Wali Kota Tangerang Selatan bersama jajaran pemerintah dan Kementerian Lingkungan Hidup memberikan keterangan pers saat penyisiran sampah di kawasan Jalan Raya Serpong, Rabu (4/2/2026). Kegiatan ini menegaskan komitmen penindakan tegas terhadap pelaku usaha yang tidak mengelola sampah sesuai aturan. (Foto: Ist)KOTA TANGSEL | TD – Wali Kota Tangerang Selatan (Tangsel) Benyamin Davnie, didampingi Menteri Lingkungan Hidup sekaligus Kepala Badan Pengendalian Lingkungan Hidup Hanif Faisol Nurofiq, menegaskan komitmennya untuk menindak tegas para pelaku usaha yang tidak mengelola sampah sesuai ketentuan. Sanksi yang dikenakan dapat berupa pidana hingga pencabutan izin usaha.
Penegasan tersebut disampaikan saat keduanya melakukan peninjauan dan penyisiran sampah di sepanjang Jalan Raya Serpong, Rabu (4/2/2026).
Benyamin mengimbau para pengusaha agar bertanggung jawab dalam mengelola dan membuang sampah dengan cara yang benar, bukan secara sembarangan. Menurutnya, langkah tersebut penting demi menjaga kebersihan serta kesehatan lingkungan.
“Kami akan melakukan tindakan, baik berupa pencabutan izin maupun penerapan sanksi pidana. Aturannya sudah jelas, baik di peraturan daerah maupun undang-undang, seperti yang diarahkan Bapak Menteri,” ujar Benyamin.
Ia menambahkan, mewujudkan lingkungan yang bersih dan sehat membutuhkan kerja bersama. Dukungan dari masyarakat dan pelaku usaha sangat diperlukan agar pengelolaan sampah dapat berjalan optimal.
“Pemerintah tidak bisa bekerja sendiri. Saya butuh dukungan seluruh elemen masyarakat agar tidak membuang sampah sembarangan,” katanya.
Sementara itu, Hanif Faisol Nurofiq menegaskan bahwa Pemerintah Kota Tangsel memiliki kewenangan untuk memberikan sanksi kepada pengusaha yang melanggar aturan pengelolaan sampah, sebagaimana diatur dalam undang-undang.

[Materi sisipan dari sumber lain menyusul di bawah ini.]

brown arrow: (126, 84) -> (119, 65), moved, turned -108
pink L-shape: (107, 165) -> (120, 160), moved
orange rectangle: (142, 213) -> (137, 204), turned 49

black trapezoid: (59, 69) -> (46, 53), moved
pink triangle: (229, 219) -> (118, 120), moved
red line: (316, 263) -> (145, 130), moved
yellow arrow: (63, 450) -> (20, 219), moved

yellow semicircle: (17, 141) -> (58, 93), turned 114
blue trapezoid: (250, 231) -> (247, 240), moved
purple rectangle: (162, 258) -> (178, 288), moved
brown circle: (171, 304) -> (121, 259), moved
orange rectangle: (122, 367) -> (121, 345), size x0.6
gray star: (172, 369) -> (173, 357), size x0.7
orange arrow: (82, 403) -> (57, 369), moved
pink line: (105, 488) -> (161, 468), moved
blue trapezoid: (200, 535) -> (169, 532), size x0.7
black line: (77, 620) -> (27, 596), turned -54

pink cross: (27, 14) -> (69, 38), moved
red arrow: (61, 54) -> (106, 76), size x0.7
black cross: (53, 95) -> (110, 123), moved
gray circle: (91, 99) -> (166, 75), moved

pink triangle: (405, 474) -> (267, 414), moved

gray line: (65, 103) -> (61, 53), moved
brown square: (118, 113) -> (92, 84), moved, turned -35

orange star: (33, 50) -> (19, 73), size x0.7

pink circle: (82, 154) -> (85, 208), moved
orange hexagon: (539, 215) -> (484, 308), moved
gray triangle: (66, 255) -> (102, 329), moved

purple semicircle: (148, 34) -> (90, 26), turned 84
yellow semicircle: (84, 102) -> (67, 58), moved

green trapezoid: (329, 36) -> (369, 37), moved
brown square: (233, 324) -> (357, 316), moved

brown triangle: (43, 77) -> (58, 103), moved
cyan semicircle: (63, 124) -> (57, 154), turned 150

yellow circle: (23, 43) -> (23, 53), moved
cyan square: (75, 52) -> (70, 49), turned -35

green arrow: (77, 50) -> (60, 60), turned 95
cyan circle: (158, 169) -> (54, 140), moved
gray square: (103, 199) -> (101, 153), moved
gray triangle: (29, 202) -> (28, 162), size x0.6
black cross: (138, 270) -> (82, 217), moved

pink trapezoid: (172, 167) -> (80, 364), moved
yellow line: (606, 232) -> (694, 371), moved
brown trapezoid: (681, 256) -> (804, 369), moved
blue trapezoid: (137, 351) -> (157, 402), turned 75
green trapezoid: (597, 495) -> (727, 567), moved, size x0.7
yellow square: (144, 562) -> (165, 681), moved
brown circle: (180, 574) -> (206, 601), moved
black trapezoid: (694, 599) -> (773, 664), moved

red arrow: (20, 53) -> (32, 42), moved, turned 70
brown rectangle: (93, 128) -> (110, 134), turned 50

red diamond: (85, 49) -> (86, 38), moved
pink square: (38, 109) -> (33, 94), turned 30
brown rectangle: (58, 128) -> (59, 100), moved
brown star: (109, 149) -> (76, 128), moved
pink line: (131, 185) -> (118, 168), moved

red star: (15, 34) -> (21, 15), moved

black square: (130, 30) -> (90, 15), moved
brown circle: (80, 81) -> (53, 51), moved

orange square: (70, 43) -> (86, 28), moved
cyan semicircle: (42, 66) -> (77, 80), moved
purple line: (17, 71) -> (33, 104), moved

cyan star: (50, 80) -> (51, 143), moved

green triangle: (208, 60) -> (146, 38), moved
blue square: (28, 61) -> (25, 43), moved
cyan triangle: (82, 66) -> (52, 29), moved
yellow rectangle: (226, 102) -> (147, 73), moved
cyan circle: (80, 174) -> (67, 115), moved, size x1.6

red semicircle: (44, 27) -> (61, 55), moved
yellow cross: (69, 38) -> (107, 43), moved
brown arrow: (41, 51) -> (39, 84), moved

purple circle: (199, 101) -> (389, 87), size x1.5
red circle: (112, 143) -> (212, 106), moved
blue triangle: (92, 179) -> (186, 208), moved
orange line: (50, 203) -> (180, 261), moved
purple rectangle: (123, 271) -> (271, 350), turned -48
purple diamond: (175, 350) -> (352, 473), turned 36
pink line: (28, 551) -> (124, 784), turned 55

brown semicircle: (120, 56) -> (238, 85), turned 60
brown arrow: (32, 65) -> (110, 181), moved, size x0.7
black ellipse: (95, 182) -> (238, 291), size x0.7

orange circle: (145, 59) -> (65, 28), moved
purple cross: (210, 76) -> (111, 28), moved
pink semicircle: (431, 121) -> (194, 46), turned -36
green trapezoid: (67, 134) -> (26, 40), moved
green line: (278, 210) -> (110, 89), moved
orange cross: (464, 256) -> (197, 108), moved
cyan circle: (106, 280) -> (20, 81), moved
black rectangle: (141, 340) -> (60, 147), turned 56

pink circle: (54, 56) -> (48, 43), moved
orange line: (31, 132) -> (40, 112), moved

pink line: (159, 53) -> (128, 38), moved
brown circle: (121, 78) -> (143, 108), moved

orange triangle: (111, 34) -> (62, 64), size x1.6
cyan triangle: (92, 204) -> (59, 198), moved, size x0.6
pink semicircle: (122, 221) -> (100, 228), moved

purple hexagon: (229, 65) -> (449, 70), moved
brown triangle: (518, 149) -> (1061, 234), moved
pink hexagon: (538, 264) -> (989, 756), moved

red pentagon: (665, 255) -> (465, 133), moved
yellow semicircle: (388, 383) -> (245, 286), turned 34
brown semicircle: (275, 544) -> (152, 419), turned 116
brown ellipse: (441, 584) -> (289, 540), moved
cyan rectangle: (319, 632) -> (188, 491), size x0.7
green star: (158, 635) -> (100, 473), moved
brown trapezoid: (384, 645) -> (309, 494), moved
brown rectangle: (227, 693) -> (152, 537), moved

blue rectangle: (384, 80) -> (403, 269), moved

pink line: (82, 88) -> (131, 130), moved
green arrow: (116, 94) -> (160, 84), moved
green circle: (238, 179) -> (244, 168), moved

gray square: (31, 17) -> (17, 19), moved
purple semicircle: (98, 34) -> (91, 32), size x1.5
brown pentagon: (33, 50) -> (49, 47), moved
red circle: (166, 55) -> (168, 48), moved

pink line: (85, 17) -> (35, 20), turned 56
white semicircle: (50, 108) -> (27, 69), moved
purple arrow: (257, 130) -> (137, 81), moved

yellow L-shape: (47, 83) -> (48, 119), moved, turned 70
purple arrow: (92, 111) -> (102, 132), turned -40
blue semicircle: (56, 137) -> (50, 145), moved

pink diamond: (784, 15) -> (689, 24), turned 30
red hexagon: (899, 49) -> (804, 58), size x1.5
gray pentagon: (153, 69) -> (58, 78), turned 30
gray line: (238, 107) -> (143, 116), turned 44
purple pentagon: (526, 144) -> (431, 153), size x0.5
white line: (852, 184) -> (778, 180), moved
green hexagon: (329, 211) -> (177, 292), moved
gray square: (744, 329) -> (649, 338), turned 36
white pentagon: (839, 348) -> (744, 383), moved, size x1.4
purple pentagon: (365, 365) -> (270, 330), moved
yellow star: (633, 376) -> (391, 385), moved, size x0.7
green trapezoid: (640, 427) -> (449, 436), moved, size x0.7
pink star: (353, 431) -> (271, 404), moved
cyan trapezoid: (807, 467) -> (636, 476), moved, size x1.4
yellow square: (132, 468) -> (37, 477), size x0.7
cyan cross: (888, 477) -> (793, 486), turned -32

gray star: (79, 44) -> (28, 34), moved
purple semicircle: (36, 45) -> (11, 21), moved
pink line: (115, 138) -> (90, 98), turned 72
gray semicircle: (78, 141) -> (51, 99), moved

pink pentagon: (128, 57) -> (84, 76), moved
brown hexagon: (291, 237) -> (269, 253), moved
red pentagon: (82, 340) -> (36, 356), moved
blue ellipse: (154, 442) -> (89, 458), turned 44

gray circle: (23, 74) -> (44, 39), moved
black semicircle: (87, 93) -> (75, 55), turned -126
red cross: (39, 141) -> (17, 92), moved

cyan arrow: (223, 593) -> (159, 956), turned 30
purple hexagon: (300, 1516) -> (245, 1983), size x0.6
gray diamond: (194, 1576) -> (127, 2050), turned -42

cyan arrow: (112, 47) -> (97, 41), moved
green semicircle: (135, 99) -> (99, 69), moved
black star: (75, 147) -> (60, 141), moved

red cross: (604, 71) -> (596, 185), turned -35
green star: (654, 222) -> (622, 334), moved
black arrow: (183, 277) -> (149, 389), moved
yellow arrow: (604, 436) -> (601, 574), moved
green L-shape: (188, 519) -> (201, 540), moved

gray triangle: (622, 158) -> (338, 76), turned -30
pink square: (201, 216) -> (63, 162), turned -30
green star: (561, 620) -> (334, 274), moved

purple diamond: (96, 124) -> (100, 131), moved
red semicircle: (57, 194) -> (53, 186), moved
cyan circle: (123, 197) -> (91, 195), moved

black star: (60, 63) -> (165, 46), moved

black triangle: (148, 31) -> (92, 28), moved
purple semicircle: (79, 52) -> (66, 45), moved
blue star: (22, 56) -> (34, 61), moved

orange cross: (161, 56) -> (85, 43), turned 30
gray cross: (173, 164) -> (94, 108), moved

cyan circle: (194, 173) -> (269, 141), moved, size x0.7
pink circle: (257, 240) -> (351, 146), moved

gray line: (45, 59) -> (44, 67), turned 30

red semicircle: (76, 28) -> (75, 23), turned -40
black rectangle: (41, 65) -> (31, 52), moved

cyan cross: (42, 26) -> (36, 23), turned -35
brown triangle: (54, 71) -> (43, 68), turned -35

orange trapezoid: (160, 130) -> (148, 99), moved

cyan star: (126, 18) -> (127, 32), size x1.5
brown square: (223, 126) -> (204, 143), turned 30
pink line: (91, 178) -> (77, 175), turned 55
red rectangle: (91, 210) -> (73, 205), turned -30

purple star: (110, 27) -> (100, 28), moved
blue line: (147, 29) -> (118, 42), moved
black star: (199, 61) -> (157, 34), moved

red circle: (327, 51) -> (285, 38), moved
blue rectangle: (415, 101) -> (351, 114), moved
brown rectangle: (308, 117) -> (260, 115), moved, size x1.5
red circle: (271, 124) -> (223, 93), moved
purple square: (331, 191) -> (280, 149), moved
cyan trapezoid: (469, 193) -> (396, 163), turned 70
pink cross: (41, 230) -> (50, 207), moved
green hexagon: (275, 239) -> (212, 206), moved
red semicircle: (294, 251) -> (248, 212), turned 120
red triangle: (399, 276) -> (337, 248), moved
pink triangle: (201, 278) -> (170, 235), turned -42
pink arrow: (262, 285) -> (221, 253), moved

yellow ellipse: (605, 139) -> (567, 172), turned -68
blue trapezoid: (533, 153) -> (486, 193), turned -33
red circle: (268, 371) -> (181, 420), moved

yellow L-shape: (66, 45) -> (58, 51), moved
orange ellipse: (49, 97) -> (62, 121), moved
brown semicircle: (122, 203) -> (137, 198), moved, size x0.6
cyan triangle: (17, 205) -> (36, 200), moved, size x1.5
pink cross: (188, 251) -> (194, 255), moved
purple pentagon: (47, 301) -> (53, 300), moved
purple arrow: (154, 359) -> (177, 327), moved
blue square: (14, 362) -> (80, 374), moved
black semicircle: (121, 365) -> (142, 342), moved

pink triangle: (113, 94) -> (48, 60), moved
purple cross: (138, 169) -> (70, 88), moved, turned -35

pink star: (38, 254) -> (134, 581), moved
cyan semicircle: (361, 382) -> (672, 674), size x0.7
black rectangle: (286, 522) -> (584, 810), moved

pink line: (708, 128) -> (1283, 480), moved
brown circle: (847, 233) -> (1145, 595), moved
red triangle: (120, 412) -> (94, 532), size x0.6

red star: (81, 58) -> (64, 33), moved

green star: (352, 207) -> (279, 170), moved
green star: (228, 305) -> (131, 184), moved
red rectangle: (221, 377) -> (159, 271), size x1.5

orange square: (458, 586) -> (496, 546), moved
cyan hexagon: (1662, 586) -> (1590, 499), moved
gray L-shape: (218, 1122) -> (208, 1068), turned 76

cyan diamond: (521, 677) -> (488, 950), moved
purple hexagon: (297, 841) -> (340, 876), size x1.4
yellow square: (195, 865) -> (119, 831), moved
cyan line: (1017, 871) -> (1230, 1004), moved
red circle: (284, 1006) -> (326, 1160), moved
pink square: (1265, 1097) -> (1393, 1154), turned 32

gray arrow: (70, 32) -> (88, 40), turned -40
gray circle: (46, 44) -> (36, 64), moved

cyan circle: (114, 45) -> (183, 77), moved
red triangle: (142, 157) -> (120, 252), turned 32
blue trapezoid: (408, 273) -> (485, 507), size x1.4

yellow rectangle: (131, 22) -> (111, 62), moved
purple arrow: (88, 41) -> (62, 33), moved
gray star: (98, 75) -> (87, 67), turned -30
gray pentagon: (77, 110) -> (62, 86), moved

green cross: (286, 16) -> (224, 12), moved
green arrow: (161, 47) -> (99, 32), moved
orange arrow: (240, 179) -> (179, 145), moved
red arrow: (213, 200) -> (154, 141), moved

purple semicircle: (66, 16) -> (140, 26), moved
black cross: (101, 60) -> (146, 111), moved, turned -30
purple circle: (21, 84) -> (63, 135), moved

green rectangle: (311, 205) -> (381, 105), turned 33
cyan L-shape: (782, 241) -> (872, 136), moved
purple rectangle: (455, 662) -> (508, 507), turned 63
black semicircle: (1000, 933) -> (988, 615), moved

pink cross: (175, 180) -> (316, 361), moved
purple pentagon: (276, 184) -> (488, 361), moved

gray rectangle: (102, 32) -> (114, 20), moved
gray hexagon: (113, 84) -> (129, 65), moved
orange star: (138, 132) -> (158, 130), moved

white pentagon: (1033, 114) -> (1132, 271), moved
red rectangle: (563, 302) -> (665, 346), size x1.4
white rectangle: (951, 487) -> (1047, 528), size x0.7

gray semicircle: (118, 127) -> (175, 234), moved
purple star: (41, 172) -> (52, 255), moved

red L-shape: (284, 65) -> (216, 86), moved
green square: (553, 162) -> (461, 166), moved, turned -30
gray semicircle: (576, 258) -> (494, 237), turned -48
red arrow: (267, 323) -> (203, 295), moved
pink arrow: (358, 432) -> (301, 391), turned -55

“Termasuk penerapan sanksi administratif hingga paksaan pemerintah kepada unit usaha dan kawasan permukiman yang sebenarnya mampu mengelola sampahnya sendiri. Dengan cara itulah persoalan sampah bisa diurai,” ujarnya.
Hanif menilai permasalahan sampah tidak akan pernah selesai apabila sepenuhnya dibebankan kepada pemerintah daerah.
“Kalau semua sampah ditimpahkan kepada wali kota, sehebat apa pun wali kotanya pasti akan kewalahan. Ini adalah tanggung jawab bersama. Wali kota berperan sebagai pemimpin, sesuai Undang-Undang Nomor 18 Tahun 2008, penyelenggaraan pengelolaan sampah berada di tangan wali kota. Gubernur berfungsi mengawasi, sementara kementerian membangun instrumennya. Dengan demikian, wali kota memiliki kewenangan penuh,” tegasnya. (*)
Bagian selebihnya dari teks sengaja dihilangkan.